Question

Find the real solutions, if any, of each equation. Use the quadratic formula. $$ 3 x(x+2)=1 $$

Short answer

The real solutions are \[ x = -1 + \frac{2\sqrt{3}}{3} \] and \[ x = -1 - \frac{2\sqrt{3}}{3} \].

Step-by-step solution

- Write the equation in standard quadratic form

To use the quadratic formula, first write the given equation in the form of \( ax^2 + bx + c = 0 \). Start by expanding and simplifying the given equation: \[ 3x(x+2) = 1 \] becomes \[ 3x^2 + 6x = 1 \]. Now, move all terms to one side to set the equation to zero: \[ 3x^2 + 6x - 1 = 0 \].

- Identify coefficients

With the equation in standard form \( 3x^2 + 6x - 1 = 0 \), identify the coefficients: \(a = 3\), \(b = 6\), and \(c = -1\).

- Apply the quadratic formula

Use the quadratic formula \( x = \frac{-b \pm \sqrt{b^2 - 4ac}}{2a} \) to find the solutions.
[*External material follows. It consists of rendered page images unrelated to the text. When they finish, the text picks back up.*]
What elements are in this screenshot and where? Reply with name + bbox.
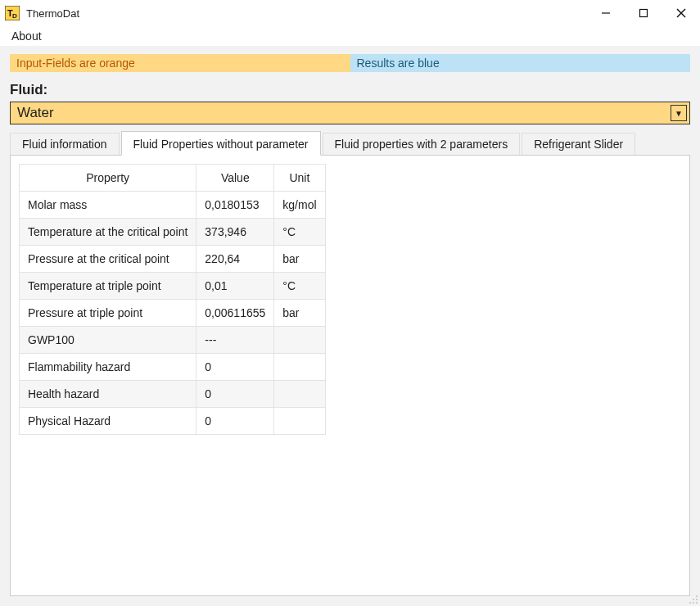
- cell-property: Temperature at the critical point: [20, 219, 196, 246]
- cell-property: GWP100: [20, 327, 196, 354]
- cell-unit: °C: [274, 273, 325, 300]
- cell-property: Flammability hazard: [20, 354, 196, 381]
- tab-panel: Property Value Unit Molar mass0,0180153k…: [10, 155, 690, 596]
- cell-property: Pressure at the critical point: [20, 246, 196, 273]
- cell-value: 220,64: [196, 246, 274, 273]
- cell-property: Physical Hazard: [20, 408, 196, 435]
- fluid-label: Fluid:: [10, 82, 690, 98]
- minimize-button[interactable]: [587, 0, 625, 26]
- table-row: Molar mass0,0180153kg/mol: [20, 192, 326, 219]
- cell-property: Pressure at triple point: [20, 300, 196, 327]
- table-row: Health hazard0: [20, 381, 326, 408]
- table-row: Pressure at triple point0,00611655bar: [20, 300, 326, 327]
- cell-unit: [274, 327, 325, 354]
- col-property: Property: [20, 165, 196, 192]
- titlebar: T D ThermoDat: [0, 0, 700, 26]
- cell-value: 0: [196, 408, 274, 435]
- svg-point-7: [696, 595, 698, 597]
- svg-point-9: [696, 599, 698, 600]
- cell-unit: [274, 408, 325, 435]
- tab-properties-no-parameter[interactable]: Fluid Properties without parameter: [121, 131, 321, 156]
- menu-about[interactable]: About: [7, 28, 47, 44]
- window-controls: [587, 0, 700, 26]
- cell-property: Molar mass: [20, 192, 196, 219]
- close-button[interactable]: [662, 0, 700, 26]
- legend-row: Input-Fields are orange Results are blue: [10, 54, 690, 72]
- app-window: T D ThermoDat About Input-Fields are ora…: [0, 0, 700, 606]
- legend-result: Results are blue: [350, 54, 691, 72]
- tabstrip: Fluid information Fluid Properties witho…: [10, 131, 690, 155]
- tab-fluid-information[interactable]: Fluid information: [10, 133, 120, 155]
- legend-input: Input-Fields are orange: [10, 54, 350, 72]
- cell-value: 0,0180153: [196, 192, 274, 219]
- table-row: Temperature at triple point0,01°C: [20, 273, 326, 300]
- cell-unit: [274, 354, 325, 381]
- cell-unit: [274, 381, 325, 408]
- cell-value: 0: [196, 354, 274, 381]
- menubar: About: [0, 26, 700, 46]
- cell-unit: bar: [274, 300, 325, 327]
- svg-text:D: D: [12, 12, 17, 20]
- table-row: GWP100---: [20, 327, 326, 354]
- cell-value: ---: [196, 327, 274, 354]
- cell-value: 0,01: [196, 273, 274, 300]
- maximize-button[interactable]: [625, 0, 662, 26]
- col-unit: Unit: [274, 165, 325, 192]
- tab-refrigerant-slider[interactable]: Refrigerant Slider: [522, 133, 635, 155]
- client-area: Input-Fields are orange Results are blue…: [0, 46, 700, 606]
- svg-point-11: [693, 602, 694, 604]
- app-title: ThermoDat: [26, 7, 79, 20]
- resize-grip-icon[interactable]: [687, 593, 698, 604]
- tab-properties-2-parameters[interactable]: Fluid properties with 2 parameters: [323, 133, 521, 155]
- svg-rect-4: [640, 10, 648, 17]
- table-header-row: Property Value Unit: [20, 165, 326, 192]
- chevron-down-icon: ▼: [671, 105, 687, 121]
- table-row: Temperature at the critical point373,946…: [20, 219, 326, 246]
- table-row: Flammability hazard0: [20, 354, 326, 381]
- cell-unit: bar: [274, 246, 325, 273]
- svg-point-8: [693, 599, 694, 600]
- cell-unit: °C: [274, 219, 325, 246]
- cell-property: Health hazard: [20, 381, 196, 408]
- cell-value: 0: [196, 381, 274, 408]
- fluid-select[interactable]: Water ▼: [10, 102, 690, 124]
- cell-property: Temperature at triple point: [20, 273, 196, 300]
- properties-table: Property Value Unit Molar mass0,0180153k…: [19, 164, 326, 435]
- svg-point-12: [696, 602, 698, 604]
- fluid-select-value: Water: [17, 105, 54, 121]
- cell-value: 0,00611655: [196, 300, 274, 327]
- app-icon: T D: [5, 6, 20, 20]
- svg-point-10: [689, 602, 691, 604]
- table-row: Physical Hazard0: [20, 408, 326, 435]
- cell-unit: kg/mol: [274, 192, 325, 219]
- col-value: Value: [196, 165, 274, 192]
- cell-value: 373,946: [196, 219, 274, 246]
- table-row: Pressure at the critical point220,64bar: [20, 246, 326, 273]
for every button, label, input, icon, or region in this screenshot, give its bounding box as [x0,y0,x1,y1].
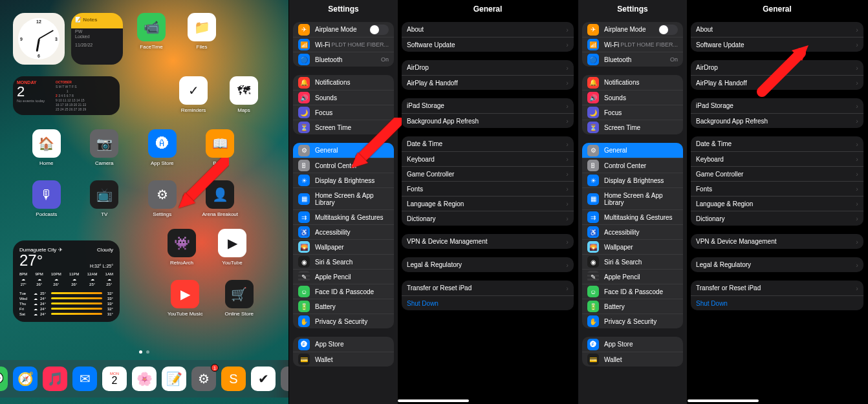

Substitute the values of the coefficients: \( a = 3 \), \( b = 6 \), and \( c = -1 \) into the formula: \[ x = \frac{-6 \pm \sqrt{6^2 - 4 \cdot 3 \cdot (-1)}}{2 \cdot 3} \].

- Simplify inside the square root

Calculate the discriminant \( b^2 - 4ac \): \( 6^2 - 4 \cdot 3 \cdot (-1) = 36 + 12 = 48 \). So the quadratic formula simplifies to: \[ x = \frac{-6 \pm \sqrt{48}}{6} \].

- Simplify the expression

Since \( \sqrt{48} = \sqrt{16 \cdot 3} = 4\sqrt{3} \), substitute back into the equation: \[ x = \frac{-6 \pm 4\sqrt{3}}{6} = \frac{-6}{6} \pm \frac{4\sqrt{3}}{6} \]. This becomes \[ x = -1 \pm \frac{2\sqrt{3}}{3} \].

- Write the final solutions

The real solutions to the equation \( 3x(x + 2) = 1 \) are: \[ x = -1 + \frac{2\sqrt{3}}{3} \] and \[ x = -1 - \frac{2\sqrt{3}}{3} \].

Key concepts

Quadratic Formula

The quadratic formula is a powerful tool to find the roots of a quadratic equation, which is any equation of the form \( ax^2 + bx + c = 0 \). The formula is written as:
\[ x = \frac{-b \pm \sqrt{b^2 - 4ac}}{2a} \].
Here's how you use it:
First, identify the coefficients \(a\), \(b\), and \(c\) from your equation.
These coefficients are the numbers in front of the variables \(x^2\), \(x\), and the constant term, respectively.
Next, plug these values into the quadratic formula.
The terms \(b^2 - 4ac\) inside the square root are very important.
This is called the discriminant, and it tells us about the nature of the roots.
If the discriminant is positive, there are two real and distinct solutions.
If it's zero, there is exactly one real solution.
If the discriminant is negative, the solutions are complex or imaginary.
Let's go through the step-by-step process to better understand.

Discriminant Calculation

The discriminant is a part of the quadratic formula found inside the square root and is given by \( b^2 - 4ac \).
This value tells us if we will get real or complex solutions:

• If \( b^2 - 4ac > 0 \), there are two distinct real solutions.
• If \( b^2 - 4ac = 0 \), there is exactly one real solution.
• If \( b^2 - 4ac < 0 \), there are two complex solutions.

In our example, we calculated the discriminant as: \begin{align*} 6^2 - 4 \times 3 \times -1 &= 36 + 12 \ &= 48 \. So, \(48>0\), which means we have two distinct real solutions.
It is always good to calculate the discriminant first to understand the nature of the roots before plugging values into the quadratic formula.

Simplifying Square Roots

Once we have identified the values of \(a\), \(b\), and \(c\), and calculated the discriminant, we often need to simplify the square root part of the quadratic formula.
For example, in our solution, we ended up with \( \sqrt{48} \).
To simplify this, we find the largest square factor of 48.
We know that 48 can be written as 16 * 3, and since 16 is a perfect square (\( \sqrt{16} = 4 \)), we have:
\( \sqrt{48} = \sqrt{16 \times 3} = 4\sqrt{3} \).
Now, we substitute this back into our formula: \[ x = \frac{-6 \pm 4\sqrt{3}}{6} = -1 \pm \frac{2\sqrt{3}}{3} \].
Always break down your square root into simpler parts to make calculations easy and to express your final answer in the simplest form possible.